CRT must have the same effects on cardiac function and symptoms in Spain compared to other similar health care systems, so the differences must arise either because of different cost structures in Spain, or the model is wrong. Having reviewed the published version of the paper, we have found a number of questionable assumptions and data inputs which lead to, in our view, inappropriately pessimistic results.

The utility values used in this model differ considerably from utilities used in other models, including our own work using individual patient data from 12 European Countries (including Spain) in the CARE-HF trial.2 The "utilities" used to populate the model used by Callejo et al were not based on trial results, which is protected from bias by randomisation in the estimation of treatment related effects, but instead used observational data7 collected using a visual analogue scale, which the authors correctly acknowledge is far from ideal and differs from those based on results from the EQ-5D index.8 This leads to substantially lower benefits in terms of QALYs gained compared to previous estimates.2,6 The authors also assume that patients remain in the functional class that they achieve at 18 months, when we can expect relative deterioration in the non CRT patients during longer-term follow-up.

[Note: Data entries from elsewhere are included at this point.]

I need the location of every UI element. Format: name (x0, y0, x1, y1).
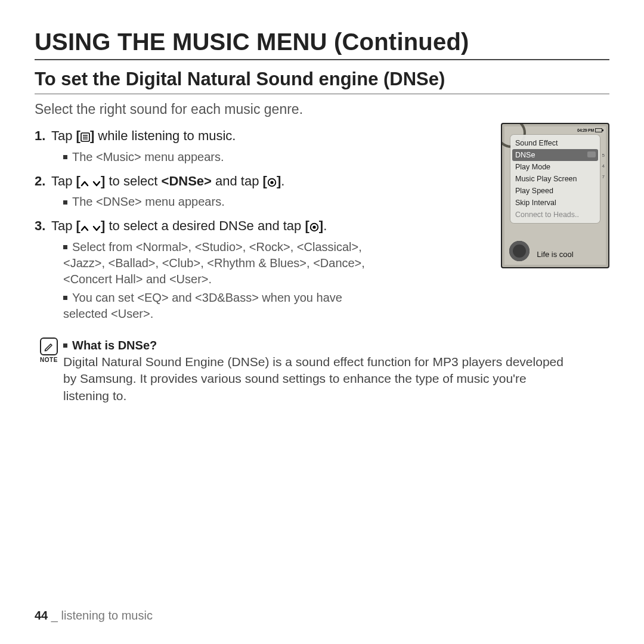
step-text: to select (105, 174, 161, 188)
bullet-icon (63, 296, 67, 300)
note-pencil-icon (40, 338, 58, 355)
step-number: 1. (35, 127, 51, 145)
step-3-sub1: Select from <Normal>, <Studio>, <Rock>, … (63, 239, 386, 287)
bullet-icon (63, 245, 67, 249)
svg-point-5 (270, 181, 273, 184)
chevron-up-icon (80, 219, 89, 237)
step-number: 2. (35, 172, 51, 190)
step-1-sub: The <Music> menu appears. (63, 149, 386, 165)
side-num: 5 (602, 150, 605, 161)
circle-dot-icon (309, 219, 319, 237)
select-button-icon: [] (263, 174, 281, 188)
device-now-playing: Life is cool (504, 250, 606, 259)
note-question: What is DNSe? (63, 338, 571, 354)
chevron-down-icon (92, 174, 101, 192)
page-title: USING THE MUSIC MENU (Continued) (35, 29, 609, 55)
bullet-icon (63, 343, 67, 348)
menu-item-play-speed: Play Speed (510, 185, 600, 197)
footer-section: listening to music (61, 609, 153, 622)
device-status-bar: 04:29 PM (577, 128, 602, 132)
circle-dot-icon (267, 174, 277, 192)
menu-item-sound-effect: Sound Effect (510, 137, 600, 149)
step-text: while listening to music. (94, 128, 236, 143)
device-menu-popup: Sound Effect DNSe Play Mode Music Play S… (510, 135, 600, 223)
step-3-line: 3.Tap [ ] to select a desired DNSe and t… (35, 217, 386, 237)
page-footer: 44 _ listening to music (35, 609, 153, 623)
menu-item-dnse: DNSe (512, 149, 598, 161)
note-question-text: What is DNSe? (72, 339, 157, 352)
step-3: 3.Tap [ ] to select a desired DNSe and t… (35, 217, 386, 322)
note-answer: Digital Natural Sound Engine (DNSe) is a… (63, 354, 571, 404)
step-number: 3. (35, 217, 51, 235)
device-side-numbers: 5 4 7 (602, 150, 605, 182)
note-label: NOTE (35, 357, 63, 363)
footer-sep: _ (48, 609, 61, 622)
chevron-down-icon (92, 219, 101, 237)
device-screenshot: 04:29 PM Sound Effect DNSe Play Mode Mus… (501, 123, 609, 268)
note-block: NOTE What is DNSe? Digital Natural Sound… (35, 338, 571, 404)
bullet-icon (63, 200, 67, 205)
battery-icon (595, 128, 602, 132)
select-button-icon: [] (305, 218, 323, 233)
step-1-line: 1.Tap [] while listening to music. (35, 127, 386, 147)
sub-text: The <Music> menu appears. (72, 150, 224, 163)
step-2: 2.Tap [ ] to select <DNSe> and tap []. T… (35, 172, 386, 210)
page-number: 44 (35, 609, 48, 622)
side-num: 4 (602, 161, 605, 172)
step-3-sub2: You can set <EQ> and <3D&Bass> when you … (63, 290, 386, 322)
menu-item-play-mode: Play Mode (510, 161, 600, 173)
device-clock: 04:29 PM (577, 128, 594, 132)
note-body: What is DNSe? Digital Natural Sound Engi… (63, 338, 571, 404)
step-text: . (323, 218, 327, 233)
section-subtitle: To set the Digital Natural Sound engine … (35, 69, 609, 90)
intro-text: Select the right sound for each music ge… (35, 101, 609, 117)
step-text: . (281, 174, 284, 188)
step-text: Tap (51, 128, 76, 143)
menu-item-skip-interval: Skip Interval (510, 197, 600, 209)
dnse-bold: <DNSe> (162, 174, 212, 188)
bullet-icon (63, 155, 67, 159)
sub-text: The <DNSe> menu appears. (72, 195, 225, 208)
step-text: Tap (51, 218, 76, 233)
step-2-line: 2.Tap [ ] to select <DNSe> and tap []. (35, 172, 386, 192)
step-text: to select a desired DNSe and tap (105, 218, 305, 233)
device-screen: 04:29 PM Sound Effect DNSe Play Mode Mus… (504, 126, 606, 265)
up-down-icon: [ ] (76, 174, 106, 188)
manual-page: USING THE MUSIC MENU (Continued) To set … (0, 0, 644, 644)
sub-text: You can set <EQ> and <3D&Bass> when you … (63, 291, 342, 320)
menu-button-icon: [] (76, 128, 95, 143)
menu-item-music-play-screen: Music Play Screen (510, 173, 600, 185)
title-rule (35, 59, 609, 60)
step-text: Tap (51, 174, 76, 188)
menu-item-connect-headset: Connect to Heads.. (510, 209, 600, 221)
side-num: 7 (602, 172, 605, 182)
menu-list-icon (80, 129, 90, 147)
up-down-icon: [ ] (76, 218, 106, 233)
subtitle-rule (35, 94, 609, 94)
step-text: and tap (212, 174, 263, 188)
step-2-sub: The <DNSe> menu appears. (63, 194, 386, 210)
chevron-up-icon (80, 174, 89, 192)
sub-text: Select from <Normal>, <Studio>, <Rock>, … (63, 240, 365, 286)
steps-column: 1.Tap [] while listening to music. The <… (35, 127, 386, 322)
note-icon-column: NOTE (35, 338, 63, 404)
svg-point-7 (312, 226, 315, 229)
step-1: 1.Tap [] while listening to music. The <… (35, 127, 386, 165)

The relative risk for sudden death for CRT compared to optimal pharmacological therapy is presented as 0.91 (confidence interval, 0.6-1.38), but published results from the CARE-HF estimate a hazard ratio of 0.54, (95% confidence interval, 0.35-0.84; P=.005).9 This under-estimation of the effects of CRT on sudden death reflect the use of a meta-analysis10 that excluded the longer-term follow-up data from CARE-HF and included studies comparing CRT-ICD with implantable cardioverter defibrillator alone; a comparison that might be expected to show no CRT advantage. Moreover, meta-analyses that combine data from short and long-term studies may not be appropriate. The risks and complications of implantation are observed mostly in the first few months of implantation but the benefits are acquired over a much longer period. CARE-HF has, by far, the longest term follow-up of all the randomised trials of CRT and is the only large trial unconfounded by a high rate of cross-over and not stopped prematurely.11

As a result of the above findings the estimates of the potential benefits of CRT are much lower than robust analyses based on individual patient data from the CARE-HF trial.1,2

The other major difference arises in estimates of cost. The absolute and incremental costs are much higher than previous estimates from the United Kingdom, Nordic countries and the United States. We accept that the costs to the Spanish healthcare system will differ from other countries but we are concerned about potential double-counting. For instance, the cost of implanting a CRT device is not clearly stated but that for CRT-ICD is given as €12 066, which appears to be additional to the cost of the device itself (€4257 for CRT and €20 294 for CRT-ICD) and an hourly charge for operating room time and other costs of medical and nursing care. The total cost of implantation may have exceeded €20 000 for CRT and €40 000 for CRT-ICD, which is about twice that estimated in other analyses.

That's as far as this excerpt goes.